## WORK INSTRUCTIONS
Scan the records below and say how many lines include the word "Binche", giving no other text.

===== SOURCE MATERIAL =====

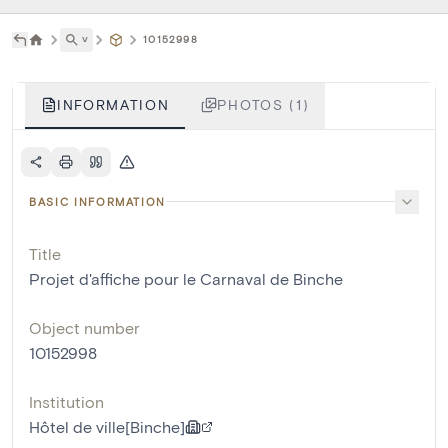
˅
10152998
INFORMATION
PHOTOS (1)
BASIC INFORMATION
Title
Projet d'affiche pour le Carnaval de Binche
Object number
10152998
Institution
Hôtel de ville[Binche]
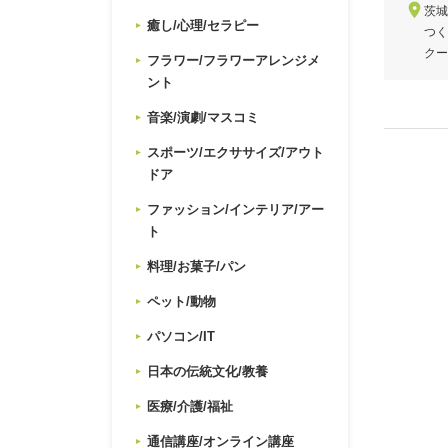
茨城
癒し/心理/セラピー
つく
クー
フラワー/フラワーアレンジメ
ント
音楽/演劇/マスコミ
スポーツ/エクササイズ/アウト
ドア
ファッション/インテリア/アー
ト
料理/お菓子/パン
ペット/動物
パソコン/IT
日本の伝統文化/教養
医療/介護/福祉
通信講座/オンライン講座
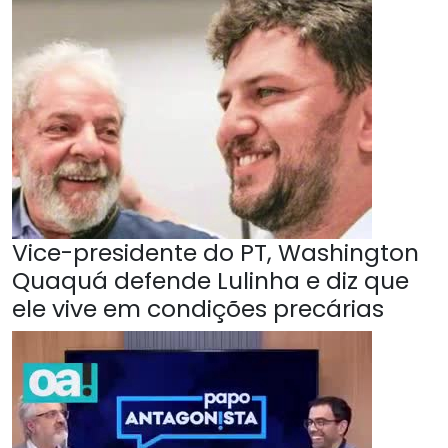
Vice-presidente do PT, Washington
Quaquá defende Lulinha e diz que
ele vive em condições precárias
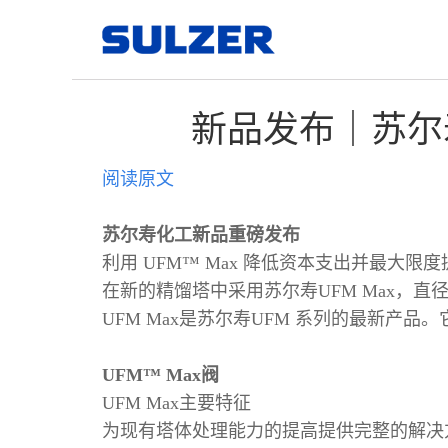
新品发布｜苏尔寿
阅读原文
苏尔寿化工新品重磅发布
利用 UFM™ Max 降低资本支出并最大限
在新的精馏塔中采用苏尔寿UFM Max，直
UFM Max是苏尔寿UFM 系列的最新
UFM™ Max阀
UFM Max主要特征
为现有塔体处理能力的提高提供完整的解决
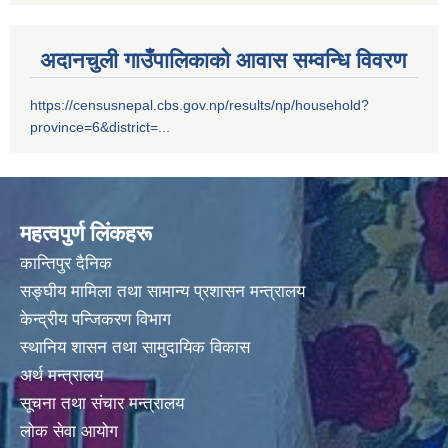
घर दैलाे स्वास्थ्य शिविर र दिर्घ राेगि लेखाजाेखा कार्यक्रम संचालन सम्बन्धि सूचना ।
अदानचुली गाउँपालिकाको आवास सम्वन्धि विवरण
https://censusnepal.cbs.gov.np/results/np/household?
province=6&district=...
जनचेतनाका लागी COVID-19 काेराेना भाइरसकाे संक्रमण प्रति सजकता राेकथाम तथा नियन्त्रण सम्बन्धमा ।
महत्वपुर्ण लिंकहरू
कान्तिपुर दैनिक
सङ्घीय मामिला तथा सामान्य प्रशासन मन्त्रालय
केन्द्रीय पन्जिकरण विभाग
स्थानिय शासन तथा सामुदायिक विकास
अर्थ मन्त्रालय
सूचना तथा संचार मन्त्रालय
लोक सेवा आयोग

=====

## TASK RESPONSE
2